### Task to carry out
For the records below, tally the lines that contain "بافته" and give only that number.

━━ Data

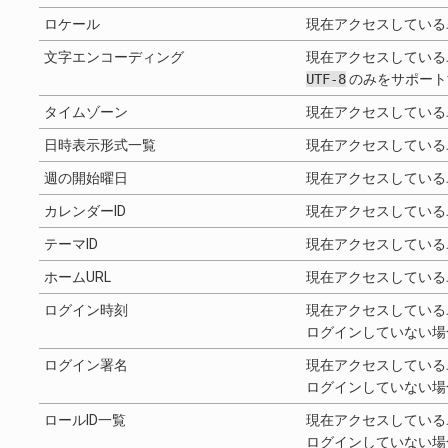
ロケール
現在アクセスしている
文字エンコーディング
現在アクセスしている
UTF-8
のみをサポート
タイムゾーン
現在アクセスしている
日時表示形式一覧
現在アクセスしている
週の開始曜日
現在アクセスしている
カレンダーID
現在アクセスしている
テーマID
現在アクセスしている
ホームURL
現在アクセスしている
ログイン時刻
現在アクセスしている
ログインしていない場
ログイン署名
現在アクセスしている
ログインしていない場
ロールID一覧
現在アクセスしている
ログインしていない場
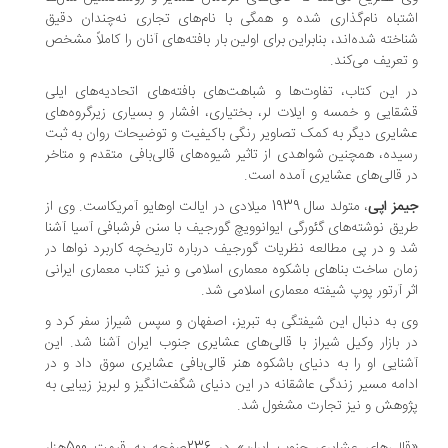
تباه نام‌گذاری شده و همگی با نام‌های تجاری نه‌چندان دقیق
اخته شده‌اند، بنابراین برای اولین بار بافته‌های آنان را کاملاً مشخص
تعریف می‌کند.
 این کتاب، تفاوت‌ها و شباهت‌های بافته‌های اتحادیه‌های ایلی
قایی و خمسه و ایلات لر، بختیاری، افشار و بسیاری زیرگروه‌های
ایری دیگر به کمک تصاویر رنگی باکیفیت و توضیحات روان به ثبت
یده، همچنین شواهدی از تاثیر شیوه‌های قالی‌بافی متقدم و متاخر
 قالی‌های عشایری آمده است.
مز اپی
، متولد سال 1939 میلادی در ایالت اوهایو آمریکاست. وی از
یق نوشته‌های گئورگی ایوانوویچ گورجیف با سنن فرشبافی آسیا آشنا
 و در پی مطالعه نظریات گورجیف درباره تاریخچه کاربرد نواها در
ان ساخت بناهای باشکوه معماری اسلامی و نیز کتاب معماری ایرانی
ر آرتور پوپ شیفته معماری اسلامی شد.
 به دنبال این شیفتگی به تبریز، اصفهان و سپس شیراز سفر کرد و
 بازار وکیل شیراز با قالی‌های عشایری جنوب ایران آشنا شد. این
نایی او را به دنیای باشکوه هنر قالی‌بافی عشایری سوق داد و در
امه مسیر زندگی عاشقانه در این دنیای شگفت‌انگیز و لبریز زیبایی به
وهش و نیز تجارت مشغول شد.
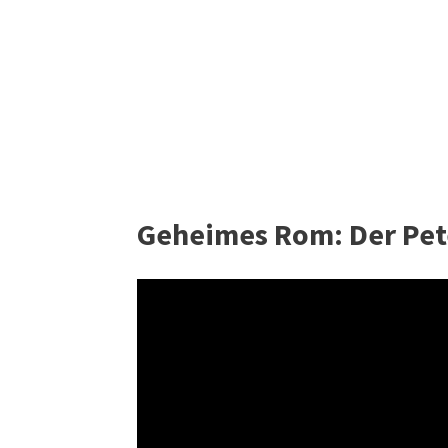
Geheimes Rom: Der Pet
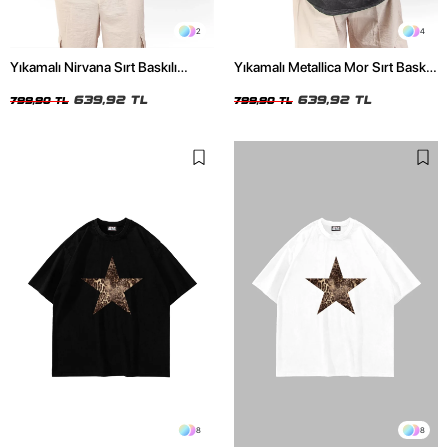
2
4
Yıkamalı Nirvana Sırt Baskılı
Yıkamalı Metallica Mor Sırt Baskılı
Unisex Oversize Tshirt
Siyah Unisex Oversize Tshirt
639,92 TL
639,92 TL
799,90 TL
799,90 TL
8
8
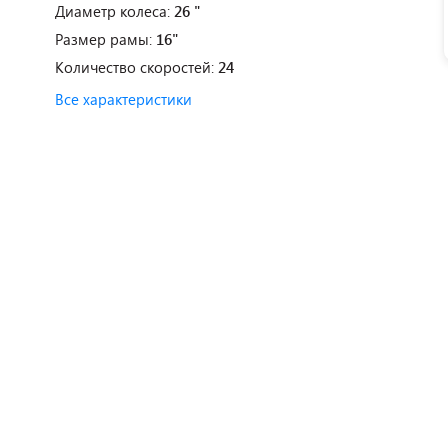
Диаметр колеса:
26 "
Размер рамы:
16"
Количество скоростей:
24
Все характеристики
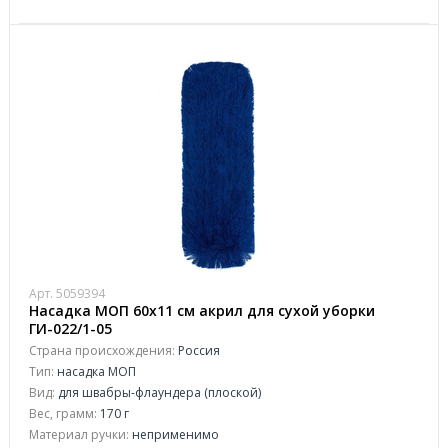
Арт. 5059394
Насадка МОП 60х11 см акрил для сухой уборки
ГИ-022/1-05
Страна происхождения:
Россия
Тип:
насадка МОП
Вид:
для швабры-флаундера (плоской)
Вес, грамм:
170 г
Материал ручки:
неприменимо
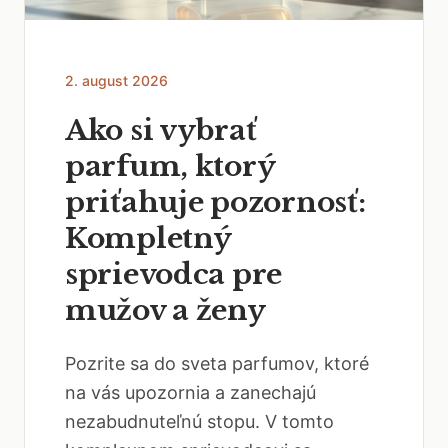
2. august 2026
Ako si vybrať
parfum, ktorý
priťahuje pozornosť:
Kompletný
sprievodca pre
mužov a ženy
Pozrite sa do sveta parfumov, ktoré
na vás upozornia a zanechajú
nezabudnuteľnú stopu. V tomto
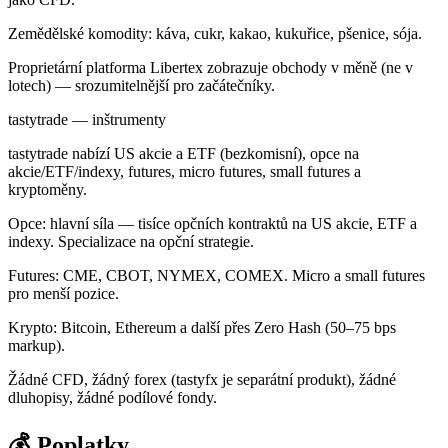
Zemědělské komodity: káva, cukr, kakao, kukuřice, pšenice, sója.
Proprietární platforma Libertex zobrazuje obchody v měně (ne v
lotech) — srozumitelnější pro začátečníky.
tastytrade — inštrumenty
tastytrade nabízí US akcie a ETF (bezkomisní), opce na
akcie/ETF/indexy, futures, micro futures, small futures a
kryptoměny.
Opce: hlavní síla — tisíce opčních kontraktů na US akcie, ETF a
indexy. Specializace na opční strategie.
Futures: CME, CBOT, NYMEX, COMEX. Micro a small futures
pro menší pozice.
Krypto: Bitcoin, Ethereum a další přes Zero Hash (50–75 bps
markup).
Žádné CFD, žádný forex (tastyfx je separátní produkt), žádné
dluhopisy, žádné podílové fondy.
💰 Poplatky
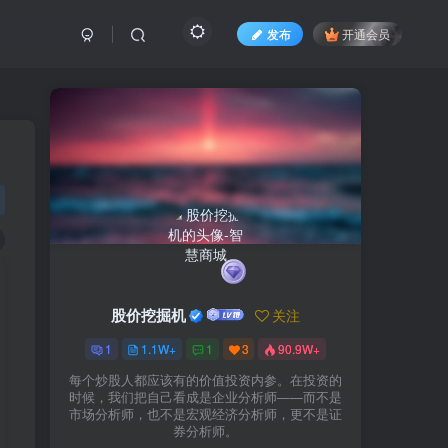
发布
开通会员
股价挖掘机
关注
1
1.1W+
1
3
90.9W+
每个炒股人都应该有的价值投资内参。在投资的
时候，我们把自己看成是企业分析师——而不是
市场分析师，也不是宏观经济分析师，更不是证
券分析师。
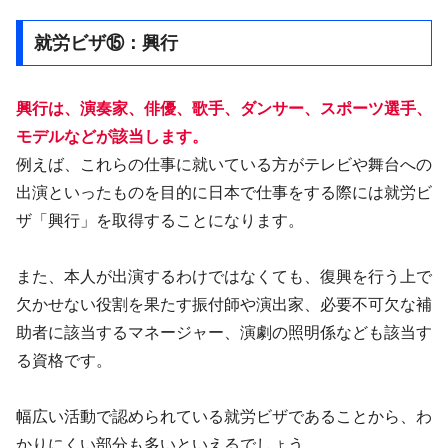
就労ビザ⑮：興行
興行は、演奏家、俳優、歌手、ダンサー、スポーツ選手、
モデルなどが該当します。
例えば、これらの仕事に就いている方がテレビや舞台への
出演といったものを目的に日本で仕事をする際には就労ビ
ザ「興行」を取得することになります。
また、本人が出演するわけではなくても、復興を行う上で
欠かせない役割を果たす振付師や演出家、必要不可欠な補
助者に該当するマネージャー、演劇の照明係なども該当す
る資格です。
幅広い活動で認められている就労ビザであることから、わ
かりにくい部分も多いといえるでしょう。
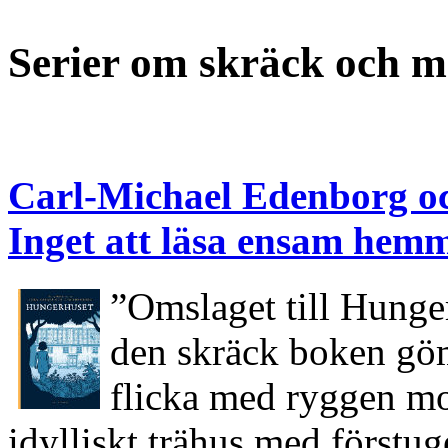
Serier om skräck och m
Carl-Michael Edenborg 
Inget att läsa ensam hem
”Omslaget till Hunger
den skräck boken göm
flicka med ryggen mot
idylliskt trähus med förstug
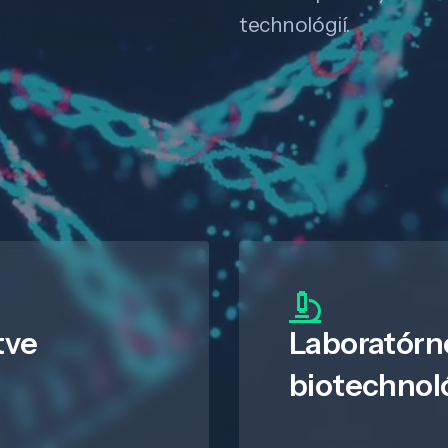
technológií.
tve
Laboratórn
biotechnol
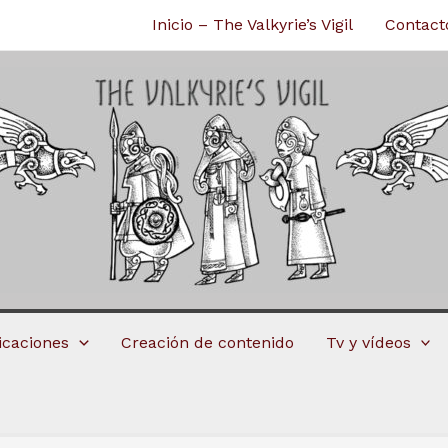
Inicio – The Valkyrie’s Vigil
Contact
licaciones
Creación de contenido
Tv y vídeos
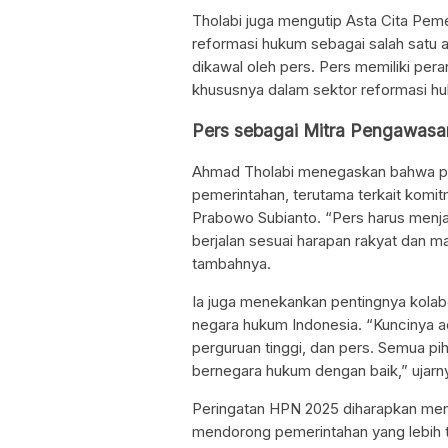
Tholabi juga mengutip Asta Cita Pe
reformasi hukum sebagai salah satu a
dikawal oleh pers. Pers memiliki per
khususnya dalam sektor reformasi huk
Pers sebagai Mitra Pengawasa
Ahmad Tholabi menegaskan bahwa per
pemerintahan, terutama terkait komi
Prabowo Subianto. “Pers harus menja
berjalan sesuai harapan rakyat dan 
tambahnya.
Ia juga menekankan pentingnya kolab
negara hukum Indonesia. “Kuncinya ad
perguruan tinggi, dan pers. Semua 
bernegara hukum dengan baik,” ujarn
Peringatan HPN 2025 diharapkan me
mendorong pemerintahan yang lebih t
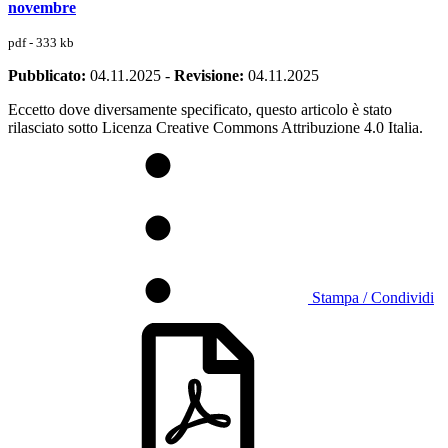
novembre
pdf - 333 kb
Pubblicato:
04.11.2025
-
Revisione:
04.11.2025
Eccetto dove diversamente specificato, questo articolo è stato
rilasciato sotto Licenza Creative Commons Attribuzione 4.0 Italia.
Stampa / Condividi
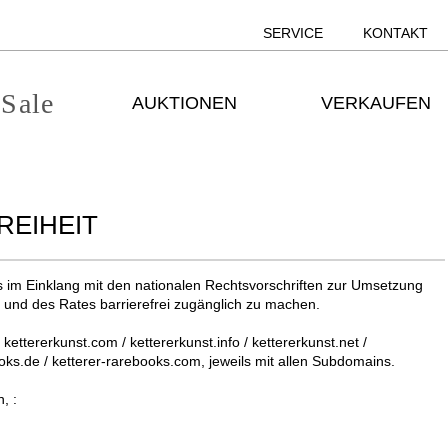
SERVICE
KONTAKT
 Sale
AUKTIONEN
VERKAUFEN
REIHEIT
 im Einklang mit den nationalen Rechtsvorschriften zur Umsetzung
 und des Rates barrierefrei zugänglich zu machen.
/ kettererkunst.com / kettererkunst.info / kettererkunst.net /
books.de / ketterer-rarebooks.com, jeweils mit allen Subdomains.
, :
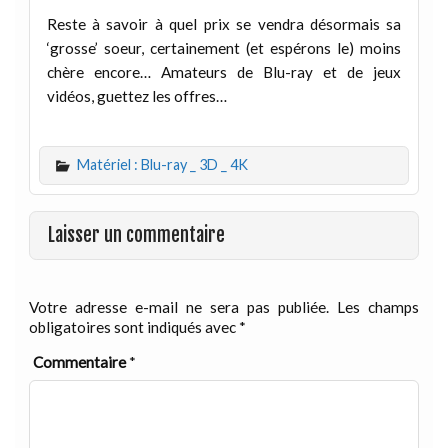
Reste à savoir à quel prix se vendra désormais sa
‘grosse’ soeur, certainement (et espérons le) moins
chère encore… Amateurs de Blu-ray et de jeux
vidéos, guettez les offres…
Matériel : Blu-ray _ 3D _ 4K
Laisser un commentaire
Votre adresse e-mail ne sera pas publiée.
Les champs
obligatoires sont indiqués avec
*
Commentaire
*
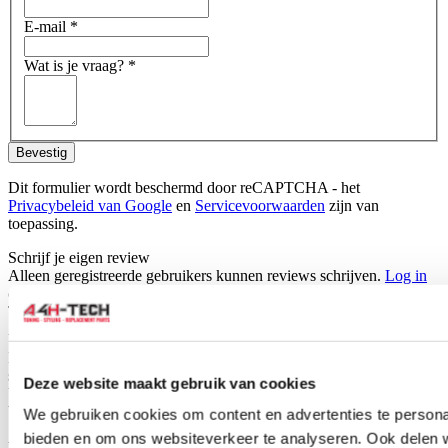
E-mail
*
Wat is je vraag?
*
Bevestig
Dit formulier wordt beschermd door reCAPTCHA - het
Privacybeleid van Google
en
Servicevoorwaarden
zijn van
toepassing.
Schrijf je eigen review
Alleen geregistreerde gebruikers kunnen reviews schrijven.
Log in
of
maak een account aan
.
Toepasbaar op:
Universeel
Dit product is universeel toepasbaar. Dit betekent dat het niet
specifiek voor een bepaald automerk of model is ontworpen.
Deze website maakt gebruik van cookies
Universele producten hebben vaak een slim ontwerp waardoor ze
breed inzetbaar zijn.
We gebruiken cookies om content en advertenties te personal
bieden en om ons websiteverkeer te analyseren. Ook delen 
Hoe weet je of dit product geschikt is voor jouw auto?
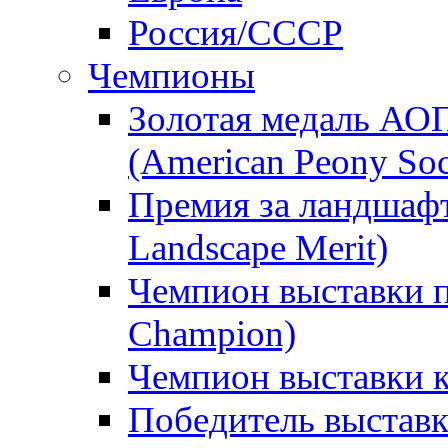
Россия/СССР
Чемпионы
Золотая медаль АО
(American Peony Soc
Премия за ландшаф
Landscape Merit)
Чемпион выставки п
Champion)
Чемпион выставки 
Победитель выстав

━━━━

### Task result
2